Cash-Out Home Equity Loans Falling Out of Favor
Cash-out home equity loans are falling out of favor. The number of people using home equity loans to get some cash is falling as lenders tighten standards and as home values decrease. Declining home values mean that there is less equity available for borrowers to use. Reuters reports on who is likely to get cash out home equity loans in the current climate:
“Borrowers we are likely to see refinance will be those with resetting adjustable-rate mortgages and those who have had their homes long enough that recent house price declines are not a serious threat to equity,” Frank Nothaft, Freddie Mac’s chief economist, said in a statement.

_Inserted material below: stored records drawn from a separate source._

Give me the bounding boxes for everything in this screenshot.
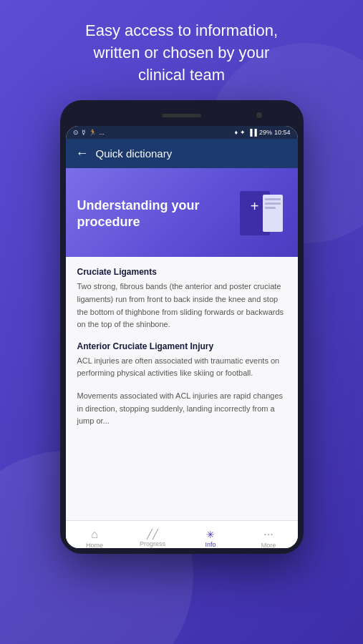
time-label: 10:54 [274, 129, 291, 136]
progress-label: Progress [140, 540, 165, 547]
app-bar-title: Quick dictionary [96, 147, 173, 160]
msg-icon: ☿ [82, 129, 86, 136]
content-section-2: Anterior Cruciate Ligament Injury ACL in… [77, 341, 286, 380]
nav-item-info[interactable]: ✳ Info [182, 521, 240, 548]
more-icon: ··· [263, 529, 273, 540]
status-right-icons: ♦ ✦ ▐▐ 29% 10:54 [235, 129, 291, 136]
plus-icon: + [251, 198, 259, 215]
home-label: Home [86, 542, 103, 549]
battery-label: 29% [259, 129, 272, 136]
status-left-icons: ⊙ ☿ 🏃 ... [73, 129, 105, 136]
nav-item-home[interactable]: ⌂ Home [66, 521, 124, 548]
tagline: Easy access to information, written or c… [0, 0, 363, 100]
whatsapp-icon: ⊙ [73, 129, 79, 136]
activity-icon: 🏃 [89, 129, 97, 136]
section-1-heading: Cruciate Ligaments [77, 267, 286, 277]
content-section-1: Cruciate Ligaments Two strong, fibrous b… [77, 267, 286, 331]
section-3-text: Movements associated with ACL injuries a… [77, 390, 286, 428]
status-bar: ⊙ ☿ 🏃 ... ♦ ✦ ▐▐ 29% 10:54 [66, 126, 298, 139]
content-area: Cruciate Ligaments Two strong, fibrous b… [66, 257, 298, 520]
phone-screen: ⊙ ☿ 🏃 ... ♦ ✦ ▐▐ 29% 10:54 ← Quick dicti… [66, 126, 298, 548]
more-notifications: ... [100, 129, 105, 136]
section-1-text: Two strong, fibrous bands (the anterior … [77, 280, 286, 331]
progress-icon: ╱╱ [147, 530, 158, 539]
phone-top-bar [66, 109, 298, 122]
info-label: Info [205, 541, 216, 548]
home-icon: ⌂ [91, 529, 98, 540]
back-button[interactable]: ← [76, 146, 89, 161]
more-label: More [261, 542, 276, 549]
bluetooth-icon: ✦ [240, 129, 246, 136]
banner: Understanding your procedure + [66, 168, 298, 257]
nav-item-progress[interactable]: ╱╱ Progress [124, 521, 182, 548]
content-section-3: Movements associated with ACL injuries a… [77, 390, 286, 428]
tagline-line1: Easy access to information, [85, 21, 278, 39]
bottom-nav: ⌂ Home ╱╱ Progress ✳ Info ··· More [66, 520, 298, 548]
tagline-line2: written or chosen by your [94, 44, 270, 62]
book-page [263, 195, 283, 232]
phone-speaker [162, 114, 201, 117]
signal-icon: ▐▐ [248, 129, 257, 136]
banner-illustration: + [236, 185, 286, 243]
phone-camera [256, 112, 262, 118]
location-icon: ♦ [235, 129, 238, 136]
app-bar: ← Quick dictionary [66, 139, 298, 168]
banner-text: Understanding your procedure [77, 197, 236, 231]
phone-frame: ⊙ ☿ 🏃 ... ♦ ✦ ▐▐ 29% 10:54 ← Quick dicti… [60, 100, 304, 554]
nav-item-more[interactable]: ··· More [240, 521, 298, 548]
info-icon: ✳ [206, 530, 215, 540]
tagline-line3: clinical team [138, 66, 225, 84]
section-2-text: ACL injuries are often associated with t… [77, 355, 286, 380]
section-2-heading: Anterior Cruciate Ligament Injury [77, 341, 286, 351]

However, this may signal some problems in the wider economy. Many people use cash-out home equity loans for debt consolidation, hoping that easier terms will help them get out of debt faster. Additionally, cash-out home equity loans are responsible for some of the economy’s liquidity overall, as those with cash out loans spend the money on home improvement, vacations and other items.
These issues beg the question: Are we too dependent on debt as an economic driver? As foreclosures mount and as the economic stall, many will begin to ask themselves whether or not an economy that depends so much on Americans having a great deal of debt is a good thing.
While cash-out home equity loans can help those in debt by providing lower payments and interest rates, and provide tax advantages, one might wonder if more debt is really the solution to debt. And in many cases, debt continues to pile up, even after the home equity loans. Add this to the fact that it is harder now to get loans, and a bigger crisis may be looming for the economy.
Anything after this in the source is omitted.